Return, verbatim and in full, the records that follow, but not their pictures.

------------------------------------------------

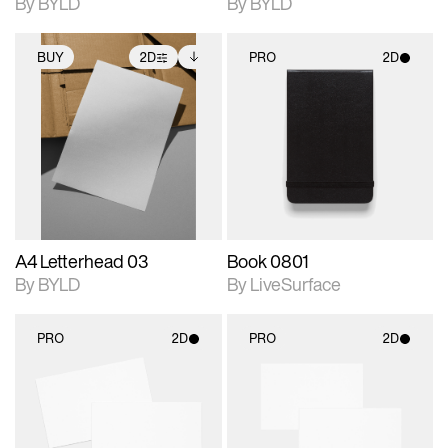
By BYLD
By BYLD
BUY
2D
PRO
2D
2D scene with
Includes additional
2D scene with
photographic details.
files when unlocked.
photographic details.
View Surface Info to
Includes support for
Includes support for
download files.
extended scene
materials and lighting.
adjustments.
A4 Letterhead 03
Book 0801
By BYLD
By LiveSurface
PRO
2D
PRO
2D
2D scene with
2D scene with
photographic details.
photographic details.
Includes support for
Includes support for
materials and lighting.
materials and lighting.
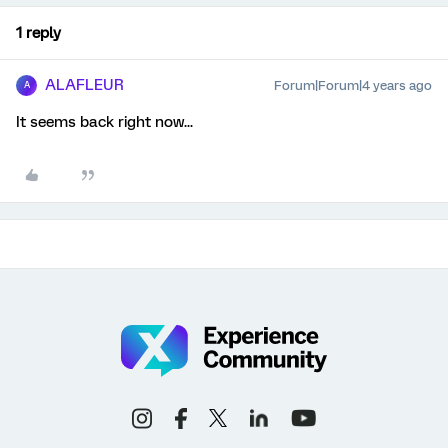
1 reply
ALAFLEUR
Forum|Forum|4 years ago
A
It seems back right now...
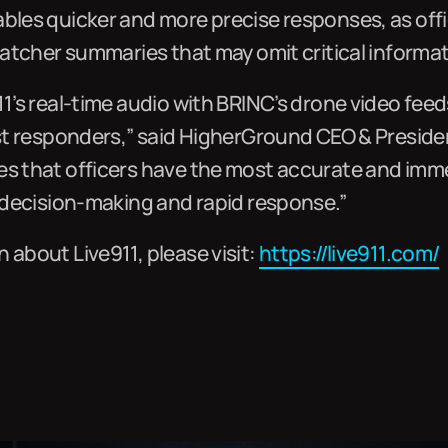
ables quicker and more precise responses, as off
spatcher summaries that may omit critical informat
11’s real-time audio with BRINC’s drone video feed
rst responders,” said HigherGround CEO & Presiden
es that officers have the most accurate and imm
e decision-making and rapid response.”
 about Live911, please visit:
https://live911.com/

------------------------------------------------

- **Worked solution**:
By BYLD
By BYLD
BUY
2D
PRO
2D
2D scene with
Includes additional
2D scene with
photographic details.
files when unlocked.
photographic details.
View Surface Info to
Includes support for
Includes support for
download files.
extended scene
materials and lighting.
adjustments.
A4 Letterhead 03
Book 0801
By BYLD
By LiveSurface
PRO
2D
PRO
2D
2D scene with
2D scene with
photographic details.
photographic details.
Includes support for
Includes support for
materials and lighting.
materials and lighting.
1 reply
ALAFLEUR
Forum|Forum|4 years ago
A
It seems back right now...
ables quicker and more precise responses, as off
spatcher summaries that may omit critical informat
11’s real-time audio with BRINC’s drone video feed
rst responders,” said HigherGround CEO & Presiden
es that officers have the most accurate and imm
e decision-making and rapid response.”
 about Live911, please visit:
https://live911.com/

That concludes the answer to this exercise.